The publisher was Pergamon Press, which was taken over in 1951 by Robert Maxwell shortly after publication of the first issue. Maxwell wanted to convert the format to a general biophysical journal rather than an annual review in book form, a suggestion strongly resisted by Butler. From 1969 onwards, more frequent paperback issues were released, and the annual hardback edition was discontinued after Butler's death in 1977. In 1991, Maxwell sold Pergamon to Elsevier, although there is some doubt as to whether the sale was completed until after Maxwell's death and the collapse of his business empire.

In more recent years the journal has increasingly supported interdisciplinary and integrative research through "Themed Issues", often linked to high level discussion meetings on related topics. The overall emphasis remains on the synthesis of both reductionist and integrationist approaches, as well as combining structural and functional viewpoints.

== Some influential papers and reviews ==

Reviews, articles and papers have stimulated notable lines of research in a wide variety of fields, as well as occasionally provoking controversy and debate. Some examples include:

===Muscle metabolism===
- Huxley, A.F. (1957). "Muscle Structure and Theories of Contraction" 4456 citations in "Google Scholar" (2022)
- Woledge, Roger C. (1971). "Heat Production and chemical change in muscle" 117 citations in "Google Scholar" (2022)

===The role of histones===
- Butler, J.A.V. (1968). "Recent investigations on histones and their functions" 68 citations in "Google Scholar" (2022)

===Cardiac regulation mechanisms===
- Hartzell, H.Criss (1988). "Regulation of cardiac ion channels by catecholamines, acetylcholine and second messenger systems" 474 citations in "Google Scholar" (2022)
- Vigmond, E.J. (2008). "Solvers for the cardiac bidomain equations" 343 citations in "Google Scholar" (2022)
- Kohl, Peter (1999). "Stretch-induced changes in heart rate and rhythm: clinical observations, experiments and mathematical models" 342 citations in "Google Scholar" (2022)

===RNA virus replication===
- Lodish, Harvey F. (1968). "The replication of RNA-containing bacteriophages"

===DNA virus replication===
- Stone, Alan B. (1970). "The replication of DNA-containing viruses"
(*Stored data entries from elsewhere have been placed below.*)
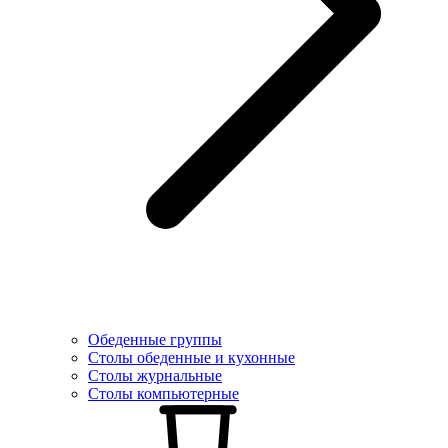
Обеденные группы
Столы обеденные и кухонные
Столы журнальные
Столы компьютерные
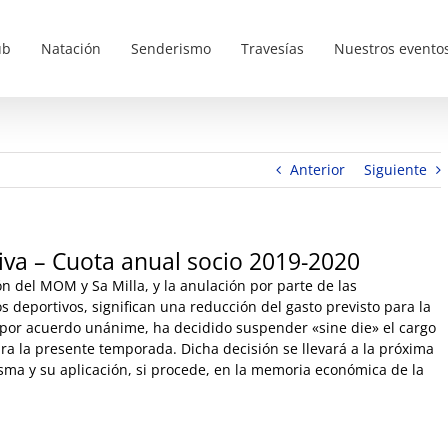
ub
Natación
Senderismo
Travesías
Nuestros evento
Anterior
Siguiente
iva – Cuota anual socio 2019-2020
ón del MOM y Sa Milla, y la anulación por parte de las
s deportivos, significan una reducción del gasto previsto para la
a, por acuerdo unánime, ha decidido suspender «sine die» el cargo
ra la presente temporada. Dicha decisión se llevará a la próxima
isma y su aplicación, si procede, en la memoria económica de la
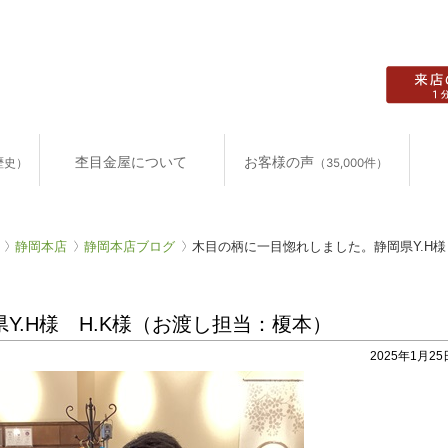
杢目金屋について
お客様の声
歴史）
（35,000件）
静岡本店
静岡本店ブログ
木目の柄に一目惚れしました。静岡県Y.H様
Y.H様 H.K様（お渡し担当：榎本）
2025年1月25日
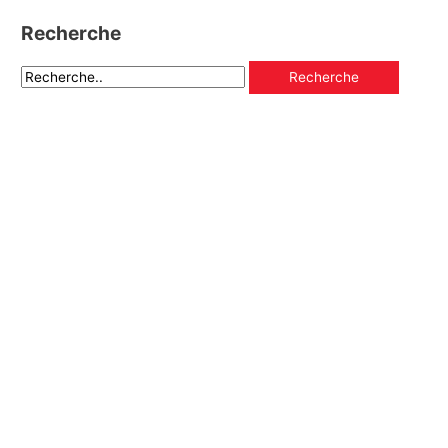
Recherche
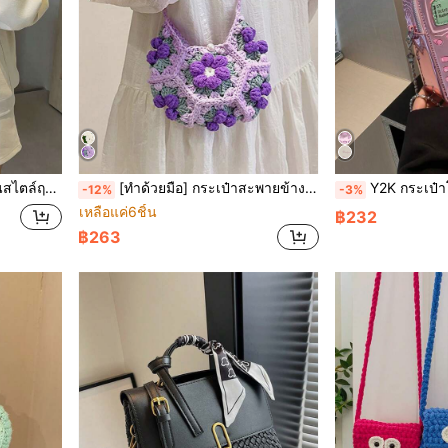
ะเป๋าใส่เหรียญ ของขวัญวันวาเลนไทน์
[ทำด้วยมือ] กระเป๋าสะพายข้างขนาดเล็ก ดอกไม้ปักสองด้าน, ถุงสานโครเชต์ถักหวาน สำหรับใส่โทรศัพท์และกุญแจ
Y2K กระเป๋าโทรศัพท์มือถือทรงกระเป๋าดีไซน์น่ารั
-12%
-3%
เหลือแค่6ชิ้น
฿232
฿263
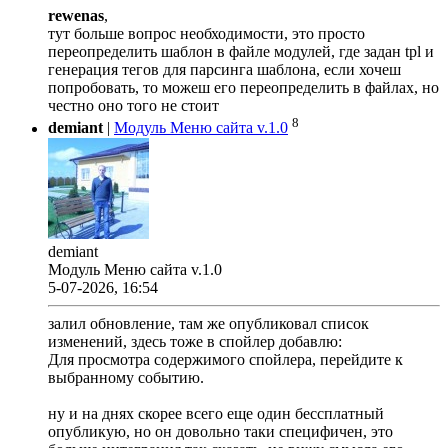
rewenas
,
тут больше вопрос необходимости, это просто
переопределить шаблон в файле модулей, где задан tpl и
генерация тегов для парсинга шаблона, если хочеш
попробовать, то можеш его переопределить в файлах, но
честно оно того не стоит
8
demiant
|
Модуль Меню сайта v.1.0
demiant
Модуль Меню сайта v.1.0
5-07-2026, 16:54
залил обновление, там же опубликовал список
изменений, здесь тоже в спойлер добавлю:
Для просмотра содержимого спойлера, перейдите к
выбранному событию.
ну и на днях скорее всего еще один бессплатный
опубликую, но он довольно таки специфичен, это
===Vitamin D metabolic effects===
- Lips, P. (2006). "Vitamin D physiology" 1580 citations in "Google Scholar" (2022)
- Zittermann, Armin (2006). "Vitamin D and disease prevention with special reference to cardiovascular disease" 729 citations in "Google Scholar" (2022)
- Cantorna, Margherita T. (2006). "Vitamin D and its role in immunology: Multiple sclerosis, and inflammatory bowel disease" 421 citations in "Google Scholar" (2022)

===Origin of life===
In 2018, the journal published a review article entitled "Cause of Cambrian Explosion – Terrestrial or Cosmic?" authored by over 30 authors, including Edward J.Steele and Chandra Wickramasinghe, which argued in favour of panspermia as the origin of the Cambrian explosion,
and two articles arguing against that position by Keith Baverstock and Karin Mölling, both highly critical of the notion that life had originated elsewhere than on this planet. The panspermia article gained widespread derisive press coverage, and was described by Mark Carnall, a curator at the Oxford University Museum of Natural History, as "pseudoscience and nonsense".

The editorial of that issue authored by Noble commented that panspermia was a "highly controversial hypothesis with the majority of biologists dismissing it out of hand", and noted that the Origin of Life remained an unsolved problem, and that all conjectures on the topic at this time were speculative.